2 Materials and methods
2.1 Study design
We performed a retrospective analysis of de-identified patient-level data from Symphony Health’s PatientSource database. PatientSource data include longitudinal medical and pharmacy healthcare claims for over 300 million individuals across the United States (U.S.) with commercial and government (Medicare and Medicaid) insurance. These data have been used previously to study diagnostic and treatment patterns for a variety of diseases, including inflammatory bowel disease, osteoporosis, human immunodeficiency virus (HIV), multiple sclerosis, and narcolepsy (27–32). We used time-restricted database extracts for oncology (October 2017 to April 2022) and LEMS (March 2014 to July 2022) for this analysis. Because this study used fully de-identified, HIPAA-compliant claims data that contained no protected health information, the study did not constitute human subjects research as defined under 45 CFR 46. Therefore, the study did not require Institutional Review Board approval.
Using International Classification of Diseases, Ninth Revision, Clinical Modification (ICD-9-CM) codes 162.X (malignant neoplasm of the trachea, bronchus, and lung) excluding 162.0 (malignant neoplasm of the trachea) and ICD-10-CM codes C34.X (malignant neoplasm of the bronchus and lung), we identified patients with lung cancer in the oncology database extract based on the claims rule-out method (presence of ≥2 claims ≥30 days apart) (33). The first observed qualifying lung cancer claim during the study period served as the patient’s index date. We followed a similar approach to identifying LEMS cases [ICD-9-CM: 358.3 (LEMS), 358.30 (LEMS unspecified), 358.31 (LEMS in neoplastic disease), 358.39 (LEMS in other diseases classified elsewhere) and ICD-10-CM codes G70.80 (LEMS unspecified), G70.81 (LEMS in disease classified elsewhere), G73.1 (LEMS in neoplastic disease)] among patients with lung cancer.
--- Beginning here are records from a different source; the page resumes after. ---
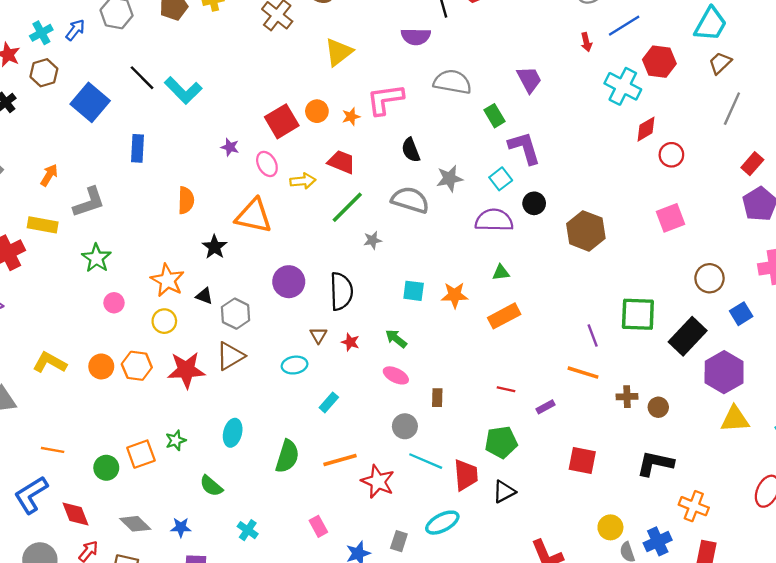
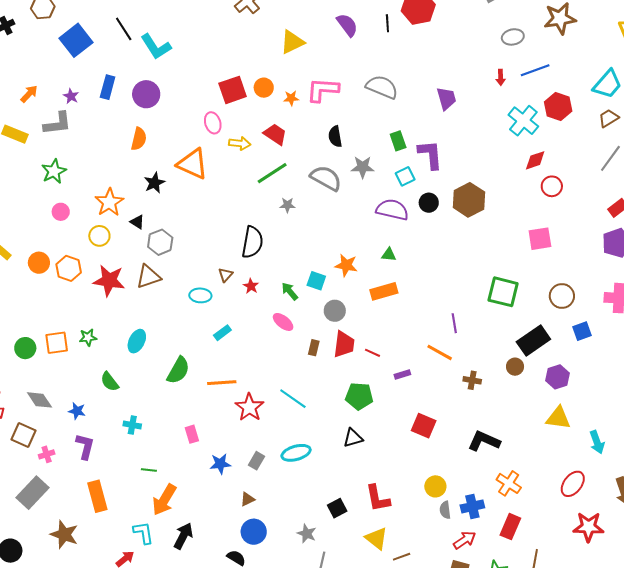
purple semicircle: (416, 37) -> (347, 25), moved, turned -140
green rectangle: (494, 116) -> (398, 141), moved
purple star: (230, 147) -> (71, 96), moved
brown hexagon: (586, 231) -> (469, 200), moved
purple circle: (289, 282) -> (146, 94), moved
cyan square: (414, 291) -> (316, 281), moved
green square: (638, 314) -> (503, 292), moved
purple hexagon: (724, 372) -> (558, 377), size x0.7
brown circle: (658, 407) -> (515, 367), moved
gray circle: (405, 426) -> (335, 311), moved
red trapezoid: (466, 475) -> (344, 344), moved
cyan cross: (248, 530) -> (132, 425), turned -36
We collected the following patient characteristics: age (on the index date), sex, insurance type (commercial, Medicare, Medicaid, and other), and geographic area (U.S. Census Bureau statistical region: Northeast, Midwest, South, and West). Among patients in the primary analysis, we recorded the specialty of the clinician associated with the index LEMS claim.
2.2 Data analysis
Because coding systems do not distinguish between SCLC and the more common NSCLC, we employed previously described and validated algorithms to identify SCLC cases (26, 34–36). Specifically, we estimated the period prevalence (and associated 95% CIs) of LEMS among patients with SCLC using three approaches:
For the primary analysis, we identified LEMS claims among a sample of patients with lung cancer claims between 2017 and 2022 who also received etoposide and platinum-based (carboplatin or cisplatin) chemotherapy. ICD-9-CM and ICD-10-CM codes do not distinguish between non-small cell lung cancer (NSCLC, approximately 85% of lung cancer cases in the U.S.) and SCLC (approximately 10-15% of lung cancer cases in the U.S.). Because this regimen represents the preferred first-line systemic therapy for both limited- and extensive-stage SCLC and is rarely employed in NSCLC, we used this treatment to distinguish SCLC from NSCLC, an approach taken in previous studies using administrative claims data (26, 34, 35).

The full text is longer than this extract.